Contact: 734-904-2523 (text to set up a call), [email protected]
Joseph Eisenberg, professor of epidemiology at the School of Public Health, is an expert on infectious disease epidemiology and has 20 years of experience in microbial risk assessment work focused on water quality. He is part of a group of scientists from around the country involved with the Modeling Infectious Disease Agents Study, an NIH-funded program that focuses on infectious disease transmission modeling with a particular focus on waterborne pathogens.
“Floods have been shown to increase the risk of exposure to pathogens in the U.S. and elsewhere,” he said. “People should be extra careful under flood conditions and treat their water, as there is likely to be an increase in contamination events.”
Contact: 734-764-5435, [email protected]
Aubree Gordon, assistant professor of epidemiology at the School of Public Health, works on infectious disease epidemiology and global health, particularly the epidemiologic features and transmission of influenza and dengue fever. Her research also includes study of the Zika virus, including working on the Nicaraguan site of the NIH funded Zika in Pregnancy study.

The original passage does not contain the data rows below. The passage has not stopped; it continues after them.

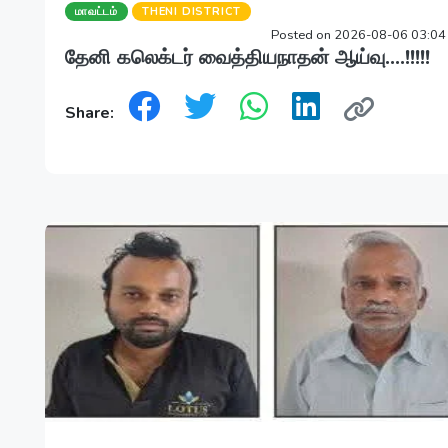
மாவட்டம்
THENI DISTRICT
Posted on 2026-08-06 03:0
தேனி கலெக்டர் வைத்தியநாதன் ஆய்வு....!!!!!
Share: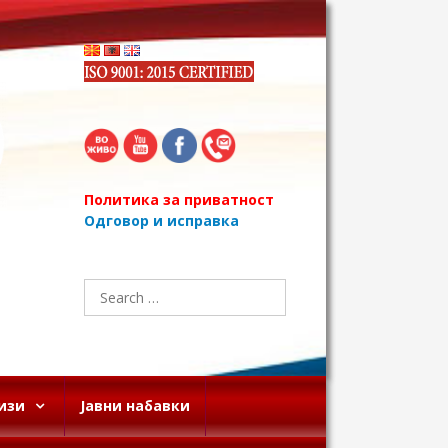
Политика за приватност
Одговор и исправка
Search
for:
изи
Јавни набавки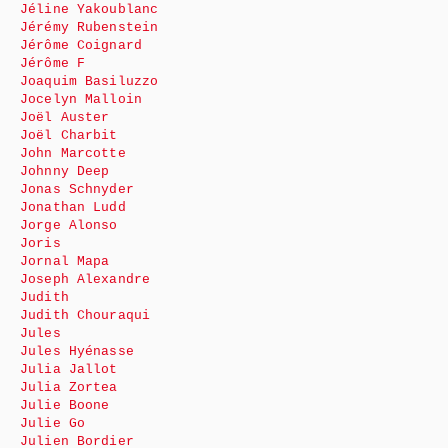
Jéline Yakoublanc
Jérémy Rubenstein
Jérôme Coignard
Jérôme F
Joaquim Basiluzzo
Jocelyn Malloin
Joël Auster
Joël Charbit
John Marcotte
Johnny Deep
Jonas Schnyder
Jonathan Ludd
Jorge Alonso
Joris
Jornal Mapa
Joseph Alexandre
Judith
Judith Chouraqui
Jules
Jules Hyénasse
Julia Jallot
Julia Zortea
Julie Boone
Julie Go
Julien Bordier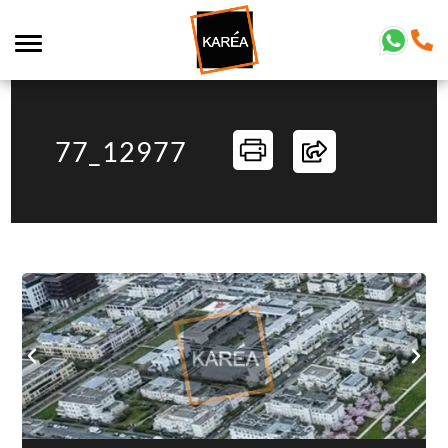
77_12977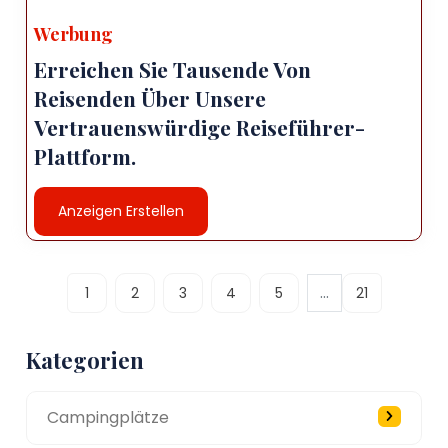
Werbung
Erreichen Sie Tausende Von
Reisenden Über Unsere
Vertrauenswürdige Reiseführer-
Plattform.
Anzeigen Erstellen
...
1
2
3
4
5
21
Kategorien
Campingplätze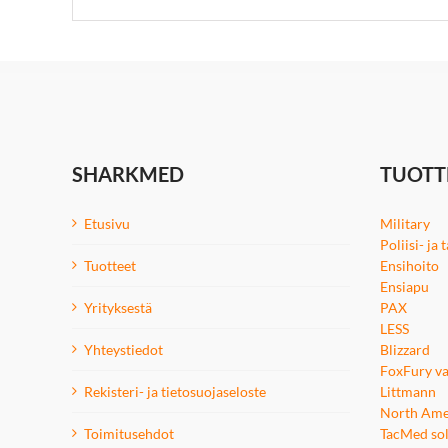
SHARKMED
TUOTT
Etusivu
Military
Poliisi- ja
Tuotteet
Ensihoito
Ensiapu
Yrityksestä
PAX
LESS
Yhteystiedot
Blizzard
FoxFury va
Rekisteri- ja tietosuojaseloste
Littmann
North Ame
Toimitusehdot
TacMed sol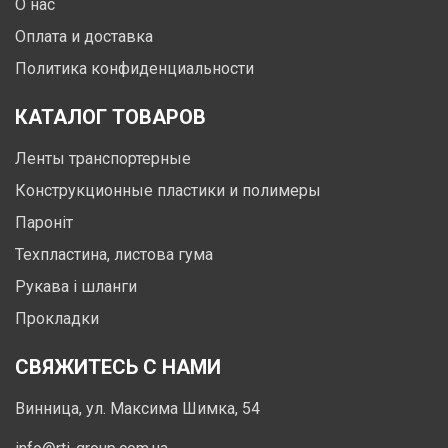
О нас
Оплата и доставка
Политика конфиденциальности
КАТАЛОГ ТОВАРОВ
Ленты транспортерные
Конструкционные пластики и полимеры
Пароніт
Техпластина, листова гума
Рукава і шланги
Прокладки
СВЯЖИТЕСЬ С НАМИ
Винница, ул. Максима Шимка, 54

Contact: 734-763-3580, [email protected]
Marisa Eisenberg, assistant professor of epidemiology at the School of Public Health, is an expert in modeling infectious diseases, particularly cholera and waterborne disease in Haiti, Thailand, and Angola. She has also studied other infectious diseases, such as dengue, chikungunya and Ebola. She also is one of the scientists involved with the NIH-funded Modeling Infectious Disease Agents Study that focuses on infectious disease transmission modeling.